### What the exercise asks
The lines below starting at the line containing "grudzień 2022" and ending at the line containing "상생방송 SNS <블로그,페이스북,Youtub" are to be repeated exactly, with both ends kept and nothing else added.
"""
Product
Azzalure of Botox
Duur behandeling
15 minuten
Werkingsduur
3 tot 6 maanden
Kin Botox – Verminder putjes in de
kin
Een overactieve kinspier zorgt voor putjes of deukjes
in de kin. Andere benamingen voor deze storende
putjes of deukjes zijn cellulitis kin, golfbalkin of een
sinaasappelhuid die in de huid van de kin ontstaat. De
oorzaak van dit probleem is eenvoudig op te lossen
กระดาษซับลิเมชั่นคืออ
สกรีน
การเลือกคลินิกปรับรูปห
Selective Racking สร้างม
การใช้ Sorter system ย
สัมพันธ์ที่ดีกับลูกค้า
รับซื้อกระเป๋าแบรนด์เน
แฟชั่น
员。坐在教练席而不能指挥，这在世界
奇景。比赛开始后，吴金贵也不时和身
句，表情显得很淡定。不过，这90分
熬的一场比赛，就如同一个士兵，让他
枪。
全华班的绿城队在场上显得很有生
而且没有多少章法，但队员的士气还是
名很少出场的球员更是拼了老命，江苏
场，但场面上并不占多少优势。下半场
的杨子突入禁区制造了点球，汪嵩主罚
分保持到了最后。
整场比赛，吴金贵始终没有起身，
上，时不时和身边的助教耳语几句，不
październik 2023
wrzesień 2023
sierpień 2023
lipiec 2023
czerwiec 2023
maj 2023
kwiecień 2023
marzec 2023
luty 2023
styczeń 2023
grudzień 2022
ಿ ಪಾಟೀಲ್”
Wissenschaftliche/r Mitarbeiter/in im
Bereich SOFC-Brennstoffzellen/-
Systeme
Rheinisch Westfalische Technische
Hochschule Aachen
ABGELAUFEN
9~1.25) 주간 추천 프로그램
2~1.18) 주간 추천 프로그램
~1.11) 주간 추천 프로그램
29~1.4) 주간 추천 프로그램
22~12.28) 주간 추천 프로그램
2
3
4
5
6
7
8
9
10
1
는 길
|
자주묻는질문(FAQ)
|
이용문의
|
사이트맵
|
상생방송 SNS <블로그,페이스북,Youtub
"""
"""
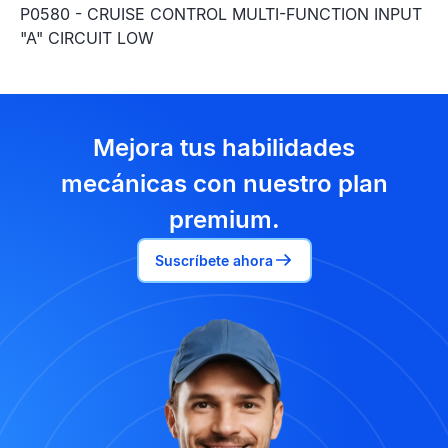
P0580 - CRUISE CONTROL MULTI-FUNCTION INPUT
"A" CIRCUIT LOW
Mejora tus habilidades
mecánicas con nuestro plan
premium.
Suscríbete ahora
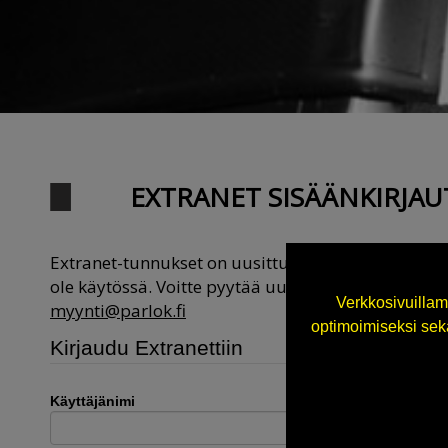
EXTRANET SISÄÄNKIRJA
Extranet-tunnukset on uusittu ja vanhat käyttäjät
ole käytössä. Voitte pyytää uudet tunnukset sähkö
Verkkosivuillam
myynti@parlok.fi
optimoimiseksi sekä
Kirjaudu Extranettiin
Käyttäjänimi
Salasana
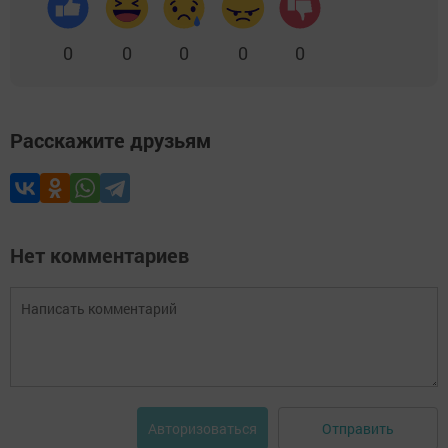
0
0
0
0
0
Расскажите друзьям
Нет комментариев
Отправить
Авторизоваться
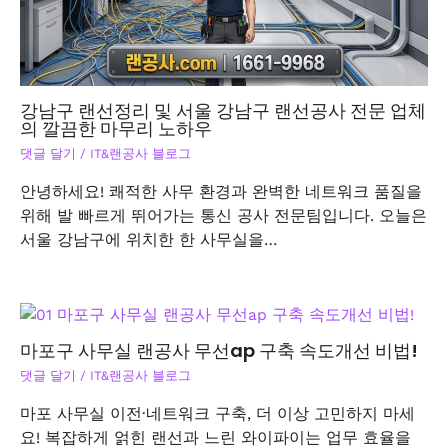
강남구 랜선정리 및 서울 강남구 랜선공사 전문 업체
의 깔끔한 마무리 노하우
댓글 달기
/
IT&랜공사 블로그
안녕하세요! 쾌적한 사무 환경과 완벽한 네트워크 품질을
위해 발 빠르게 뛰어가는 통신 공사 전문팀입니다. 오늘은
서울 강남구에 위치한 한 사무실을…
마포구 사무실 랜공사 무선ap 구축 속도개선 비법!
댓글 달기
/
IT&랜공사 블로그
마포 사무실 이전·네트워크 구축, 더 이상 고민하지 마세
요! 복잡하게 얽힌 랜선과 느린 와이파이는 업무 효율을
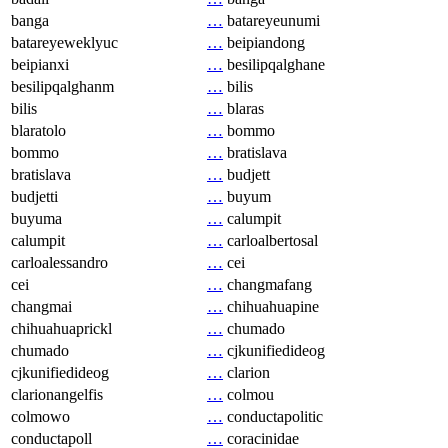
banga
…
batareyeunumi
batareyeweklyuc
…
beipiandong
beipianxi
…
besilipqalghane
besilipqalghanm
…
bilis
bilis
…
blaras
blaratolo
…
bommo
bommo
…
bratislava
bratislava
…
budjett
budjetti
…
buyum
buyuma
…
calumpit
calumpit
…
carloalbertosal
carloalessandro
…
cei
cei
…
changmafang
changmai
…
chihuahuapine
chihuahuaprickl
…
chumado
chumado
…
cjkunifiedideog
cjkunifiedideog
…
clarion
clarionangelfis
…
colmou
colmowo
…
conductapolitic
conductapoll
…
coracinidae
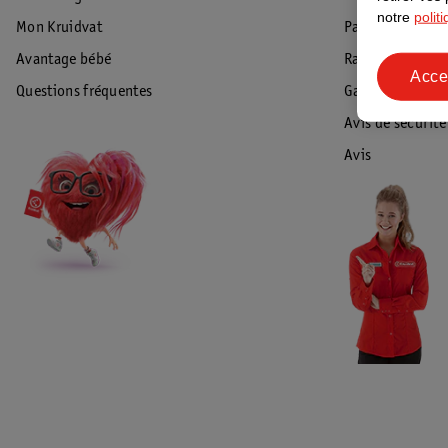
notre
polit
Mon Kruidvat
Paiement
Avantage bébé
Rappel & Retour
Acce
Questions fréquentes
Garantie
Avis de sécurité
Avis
"""
"""
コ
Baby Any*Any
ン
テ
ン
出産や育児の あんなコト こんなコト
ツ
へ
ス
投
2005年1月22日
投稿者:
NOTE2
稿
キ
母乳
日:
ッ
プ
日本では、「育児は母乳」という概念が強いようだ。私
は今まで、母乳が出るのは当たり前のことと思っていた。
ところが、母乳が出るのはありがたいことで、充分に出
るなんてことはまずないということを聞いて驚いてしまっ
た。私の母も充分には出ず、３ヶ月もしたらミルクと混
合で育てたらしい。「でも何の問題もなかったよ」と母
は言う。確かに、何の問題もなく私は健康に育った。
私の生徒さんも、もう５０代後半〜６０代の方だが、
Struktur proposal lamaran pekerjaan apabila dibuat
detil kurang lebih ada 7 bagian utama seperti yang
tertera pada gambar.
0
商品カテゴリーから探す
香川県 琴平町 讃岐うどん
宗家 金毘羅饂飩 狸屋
"""
### Final answer
grudzień 2022
ಿ ಪಾಟೀಲ್”
Wissenschaftliche/r Mitarbeiter/in im
Bereich SOFC-Brennstoffzellen/-
Systeme
Rheinisch Westfalische Technische
Hochschule Aachen
ABGELAUFEN
9~1.25) 주간 추천 프로그램
2~1.18) 주간 추천 프로그램
~1.11) 주간 추천 프로그램
29~1.4) 주간 추천 프로그램
22~12.28) 주간 추천 프로그램
2
3
4
5
6
7
8
9
10
1
는 길
|
자주묻는질문(FAQ)
|
이용문의
|
사이트맵
|
상생방송 SNS <블로그,페이스북,Youtub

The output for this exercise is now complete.